● MATERIAL SHOWN
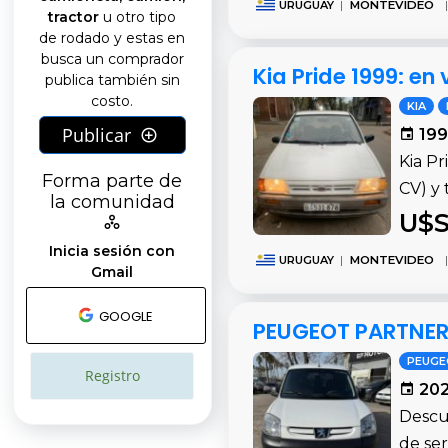
URUGUAY
|
MONTEVIDEO
|
tractor
u otro tipo
de rodado y estas en
busca un comprador
Kia Pride 1999: e
publica también sin
costo.
KIA
Publicar
199
Kia Pr
Forma parte de
CV) y 
la comunidad
U$S
Inicia sesión con
URUGUAY
|
MONTEVIDEO
|
Gmail
GOOGLE
PEUGEOT PARTNER 
PEUG
Registro
202
Descu
de ser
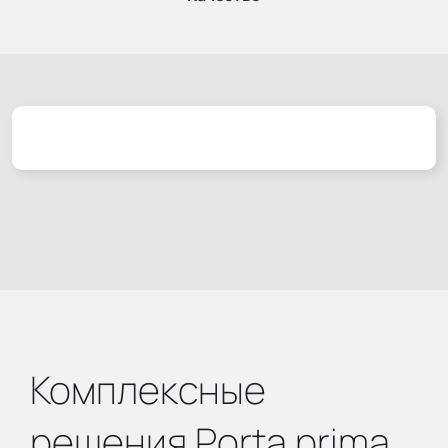
Комплексные
решения Porta prima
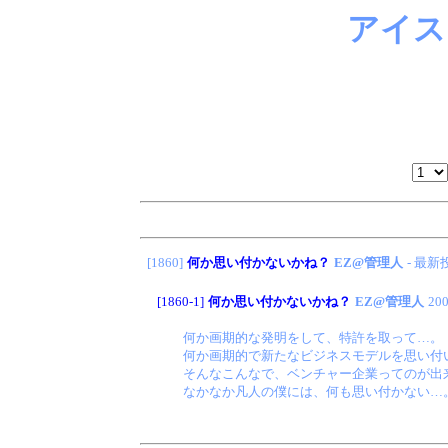
アイス
[1860]
何か思い付かないかね？
EZ@管理人
- 最新
[1860-1]
何か思い付かないかね？
EZ@管理人
200
何か画期的な発明をして、特許を取って…。
何か画期的で新たなビジネスモデルを思い付
そんなこんなで、ベンチャー企業ってのが出
なかなか凡人の僕には、何も思い付かない…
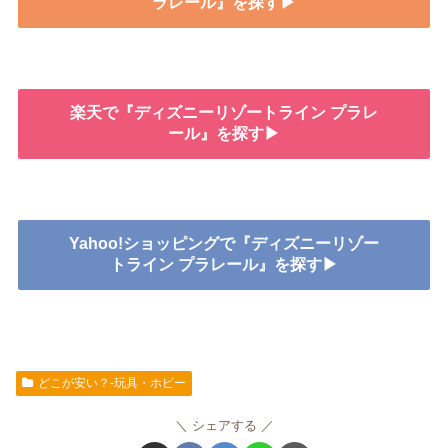
ラレール』を探す▶
楽天で『ディズニーリゾートライン プラレ
ール』を探す▶
Yahoo!ショッピングで『ディズニーリゾー
トライン プラレール』を探す▶
どこが安い？-玩具・ホビー
シェアする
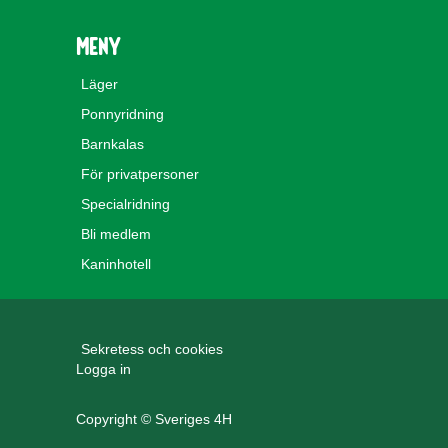
Meny
Läger
Ponnyridning
Barnkalas
För privatpersoner
Specialridning
Bli medlem
Kaninhotell
Sekretess och cookies
Logga in
Copyright © Sveriges 4H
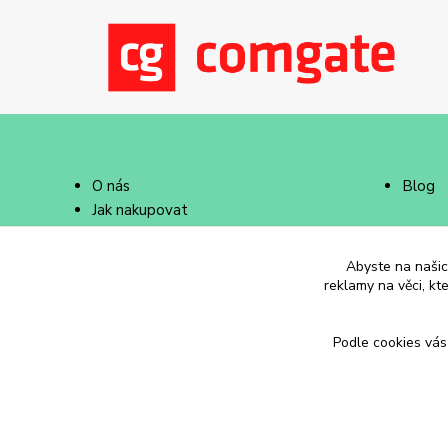
O nás
Blog
Jak nakupovat
Doprava a platba
Abyste na našich
reklamy na věci, kt
Podle cookies vás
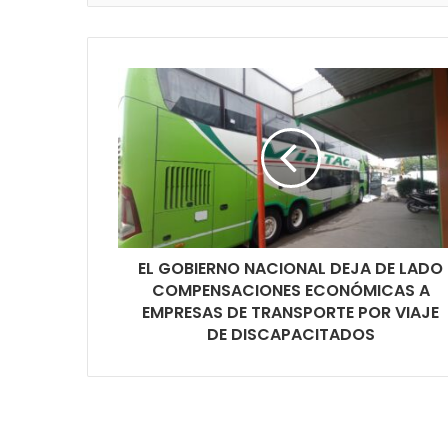
EL GOBIERNO NACIONAL DEJA DE LADO
COMPENSACIONES ECONÓMICAS A
EMPRESAS DE TRANSPORTE POR VIAJE
DE DISCAPACITADOS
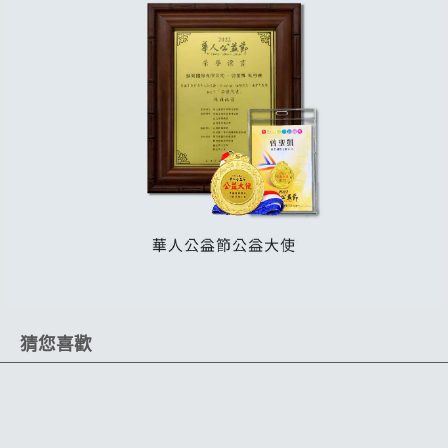
猜您喜歡
任1件 9折
台灣製造
聯名T-Shirt
超大容量
內外可置物
耐重耐磨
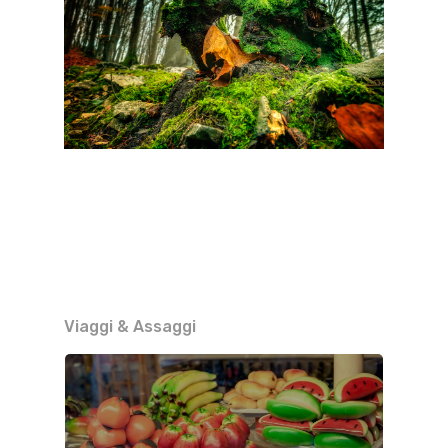
Viaggi & Assaggi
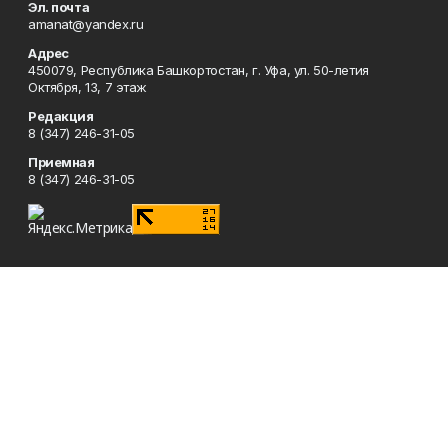
Эл. почта
amanat@yandex.ru
Адрес
450079, Республика Башкортостан, г. Уфа, ул. 50-летия
Октября, 13, 7 этаж
Редакция
8 (347) 246-31-05
Приемная
8 (347) 246-31-05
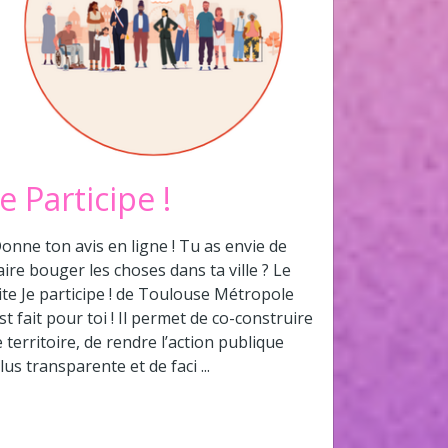
Je Participe !
onne ton avis en ligne ! Tu as envie de
aire bouger les choses dans ta ville ? Le
ite Je participe ! de Toulouse Métropole
st fait pour toi ! Il permet de co-construire
e territoire, de rendre l’action publique
lus transparente et de faci ...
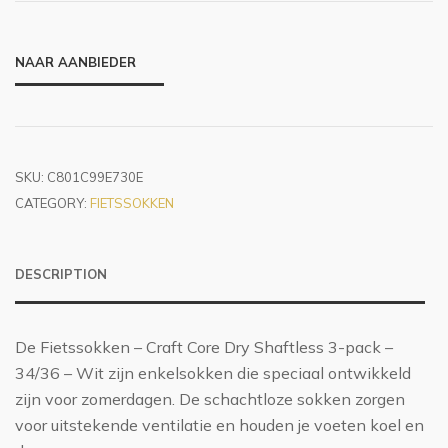
NAAR AANBIEDER
SKU:
C801C99E730E
CATEGORY:
FIETSSOKKEN
DESCRIPTION
De Fietssokken – Craft Core Dry Shaftless 3-pack –
34/36 – Wit zijn enkelsokken die speciaal ontwikkeld
zijn voor zomerdagen. De schachtloze sokken zorgen
voor uitstekende ventilatie en houden je voeten koel en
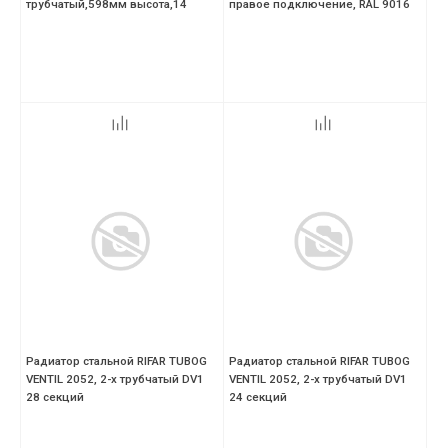
трубчатый,598мм высота,14
правое подключение, RAL 9016
секций,цвет-RAL 9016 (белый
Радиатор стальной RIFAR TUBOG
Радиатор стальной RIFAR TUBOG
VENTIL 2052, 2-х трубчатый DV1
VENTIL 2052, 2-х трубчатый DV1
28 секций
24 секций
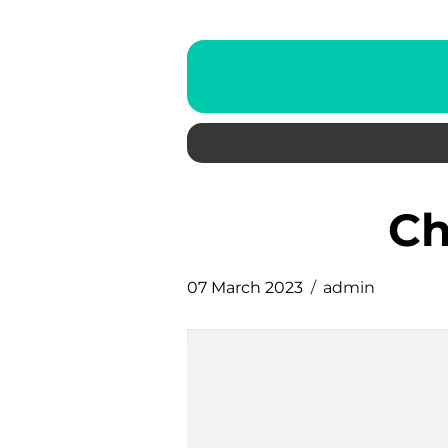
c
07 March 2023
admin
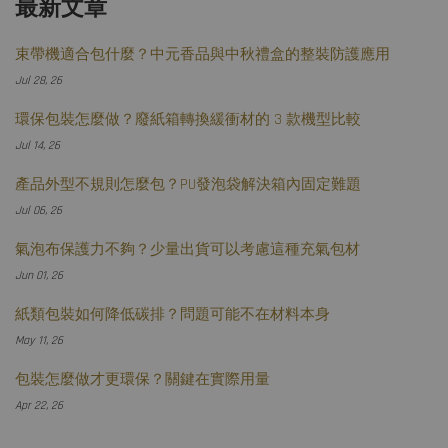
最新文章
束帶機適合包什麼？中元香品與中秋禮盒的整裝防護應用
Jul 28, 26
環保包裝怎麼做？廢紙箱轉換緩衝材的 3 款機型比較
Jul 14, 26
產品外型不規則怎麼包？PU發泡袋解決箱內固定難題
Jul 06, 26
氣泡布保護力不夠？少量出貨可以考慮這種充氣包材
Jun 01, 26
紙類包裝如何降低碳排？問題可能不在材料本身
May 11, 26
包裝怎麼做才更環保？關鍵在實際用量
Apr 22, 26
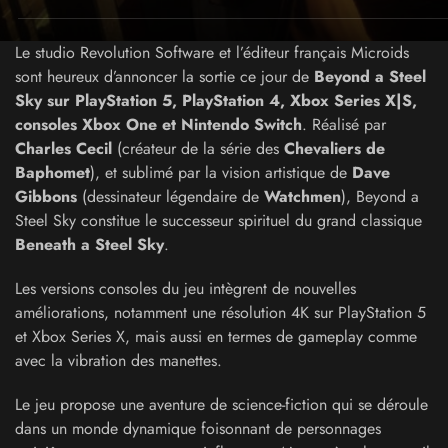
Le studio Revolution Software et l’éditeur français Microids
sont heureux d’annoncer la sortie ce jour de
Beyond a Steel
Sky sur PlayStation 5, PlayStation 4, Xbox Series X|S,
consoles Xbox One et Nintendo Switch
. Réalisé par
Charles Cecil
(créateur de la série des
Chevaliers de
Baphomet
), et sublimé par la vision artistique de
Dave
Gibbons
(dessinateur légendaire de
Watchmen
), Beyond a
Steel Sky constitue le successeur spirituel du grand classique
Beneath a Steel Sky
.
Les versions consoles du jeu intègrent de nouvelles
améliorations, notamment une résolution 4K sur PlayStation 5
et Xbox Series X, mais aussi en termes de gameplay comme
avec la vibration des manettes.
Le jeu propose une aventure de science-fiction qui se déroule
dans un monde dynamique foisonnant de personnages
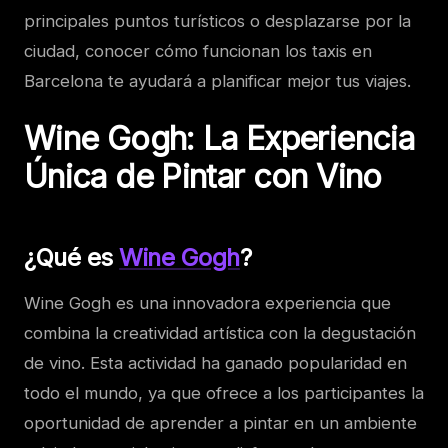
principales puntos turísticos o desplazarse por la
ciudad, conocer cómo funcionan los taxis en
Barcelona te ayudará a planificar mejor tus viajes.
Wine Gogh: La Experiencia
Única de Pintar con Vino
¿Qué es
Wine Gogh
?
Wine Gogh es una innovadora experiencia que
combina la creatividad artística con la degustación
de vino. Esta actividad ha ganado popularidad en
todo el mundo, ya que ofrece a los participantes la
oportunidad de aprender a pintar en un ambiente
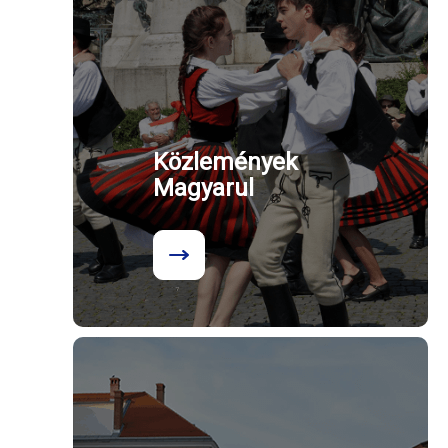
Közlemények
Magyarul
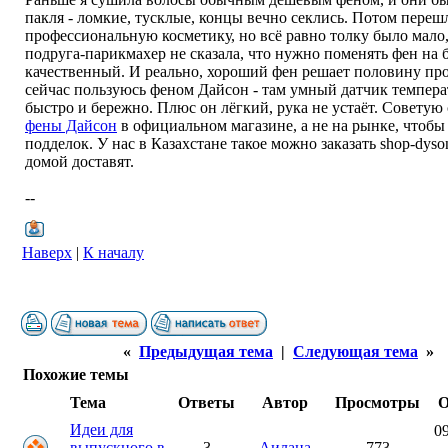
пакля - ломкие, тусклые, концы вечно секлись. Потом переш
профессиональную косметику, но всё равно толку было мало,
подруга-парикмахер не сказала, что нужно поменять фен на 
качественный. И реально, хороший фен решает половину пр
сейчас пользуюсь феном Дайсон - там умный датчик темпер
быстро и бережно. Плюс он лёгкий, рука не устаёт. Советую
фены Дайсон
в официальном магазине, а не на рынке, чтобы
подделок. У нас в Казахстане такое можно заказать shop-dyso
домой доставят.
--
Наверх
|
К началу
«
Предыдущая тема
|
Следующая тема
»
Похожие темы
Тема
Ответы
Автор
Просмотры
О
Идеи для
09
выпускного в
3
Аилана
773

● EXERCISE DETAILS
What is needed is a word-for-word copy of the lines from the start of the data to the line with "ite Je participe ! de Toulouse Métropole", inclusive, with no pictures in it.

● TASK SOLUTION
URUGUAY
|
MONTEVIDEO
|
tractor
u otro tipo
de rodado y estas en
busca un comprador
Kia Pride 1999: e
publica también sin
costo.
KIA
Publicar
199
Kia Pr
Forma parte de
CV) y 
la comunidad
U$S
Inicia sesión con
URUGUAY
|
MONTEVIDEO
|
Gmail
GOOGLE
PEUGEOT PARTNER 
PEUG
Registro
202
Descu
de ser
Комплексные
решения Porta prima
アイス
[1860]
何か思い付かないかね？
EZ@管理人
- 最新
[1860-1]
何か思い付かないかね？
EZ@管理人
200
何か画期的な発明をして、特許を取って…。
何か画期的で新たなビジネスモデルを思い付
そんなこんなで、ベンチャー企業ってのが出
なかなか凡人の僕には、何も思い付かない…
ラレール』を探す▶
楽天で『ディズニーリゾートライン プラレ
ール』を探す▶
Yahoo!ショッピングで『ディズニーリゾー
トライン プラレール』を探す▶
どこが安い？-玩具・ホビー
シェアする
Meny
Läger
Ponnyridning
Barnkalas
För privatpersoner
Specialridning
Bli medlem
Kaninhotell
Sekretess och cookies
Logga in
Copyright © Sveriges 4H
O nás
Blog
Jak nakupovat
Doprava a platba
Abyste na našich
reklamy na věci, kt
Podle cookies vás
EL GOBIERNO NACIONAL DEJA DE LADO
COMPENSACIONES ECONÓMICAS A
EMPRESAS DE TRANSPORTE POR VIAJE
DE DISCAPACITADOS
猜您喜歡
任1件 9折
台灣製造
聯名T-Shirt
超大容量
內外可置物
耐重耐磨
Viaggi & Assaggi
Эл. почта
amanat@yandex.ru
Адрес
450079, Республика Башкортостан, г. Уфа, ул. 50-летия
Октября, 13, 7 этаж
Редакция
8 (347) 246-31-05
Приемная
8 (347) 246-31-05
Je Participe !
onne ton avis en ligne ! Tu as envie de
aire bouger les choses dans ta ville ? Le
ite Je participe ! de Toulouse Métropole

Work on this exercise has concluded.